- Opening Delimiter -

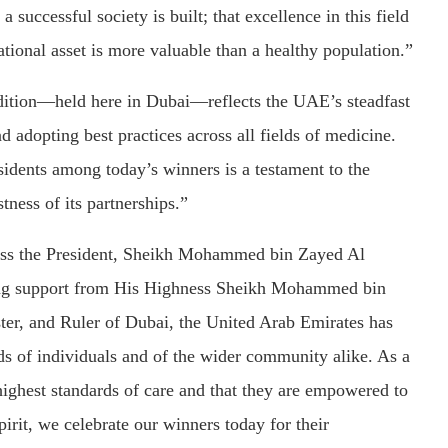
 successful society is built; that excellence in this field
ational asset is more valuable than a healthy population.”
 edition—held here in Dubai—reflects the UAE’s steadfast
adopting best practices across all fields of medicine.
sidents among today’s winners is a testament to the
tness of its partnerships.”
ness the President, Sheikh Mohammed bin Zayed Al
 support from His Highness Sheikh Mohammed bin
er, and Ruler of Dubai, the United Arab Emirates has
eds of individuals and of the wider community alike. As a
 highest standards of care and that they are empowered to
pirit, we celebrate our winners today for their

- Closing Delimiter -
- Opening Delimiter -

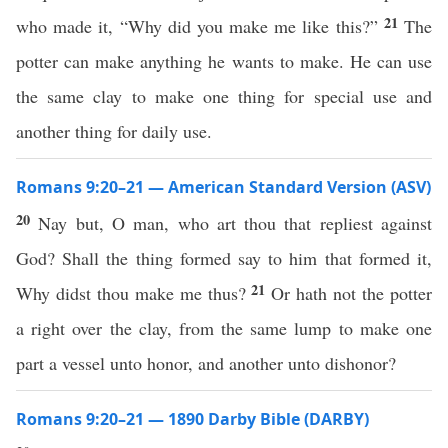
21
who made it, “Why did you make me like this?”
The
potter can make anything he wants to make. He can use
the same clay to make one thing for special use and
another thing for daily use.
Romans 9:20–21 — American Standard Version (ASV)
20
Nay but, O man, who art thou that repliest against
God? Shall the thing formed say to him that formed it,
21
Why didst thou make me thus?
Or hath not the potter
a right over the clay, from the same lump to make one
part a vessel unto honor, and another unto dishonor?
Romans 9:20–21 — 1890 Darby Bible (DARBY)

- Closing Delimiter -
- Opening Delimiter -

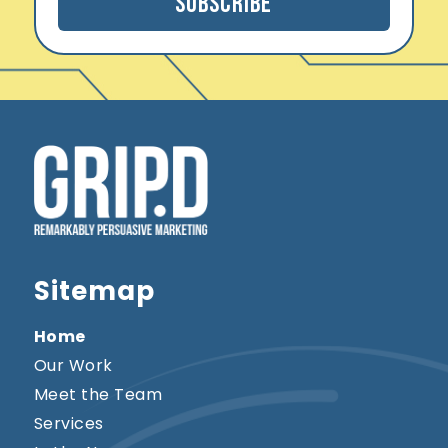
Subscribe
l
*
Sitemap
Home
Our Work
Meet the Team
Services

- Closing Delimiter -

--- YOUR INSTRUCTIONS ---
Write down, word for word, the lines above from the one containing "Nay but, O man, who" through the one containing "Romans 9:20–21 — 1890 Darby Bible (DARBY)", both ends included.

--- ANSWER BOX ---
Nay but, O man, who art thou that repliest against
God? Shall the thing formed say to him that formed it,
21
Why didst thou make me thus?
Or hath not the potter
a right over the clay, from the same lump to make one
part a vessel unto honor, and another unto dishonor?
Romans 9:20–21 — 1890 Darby Bible (DARBY)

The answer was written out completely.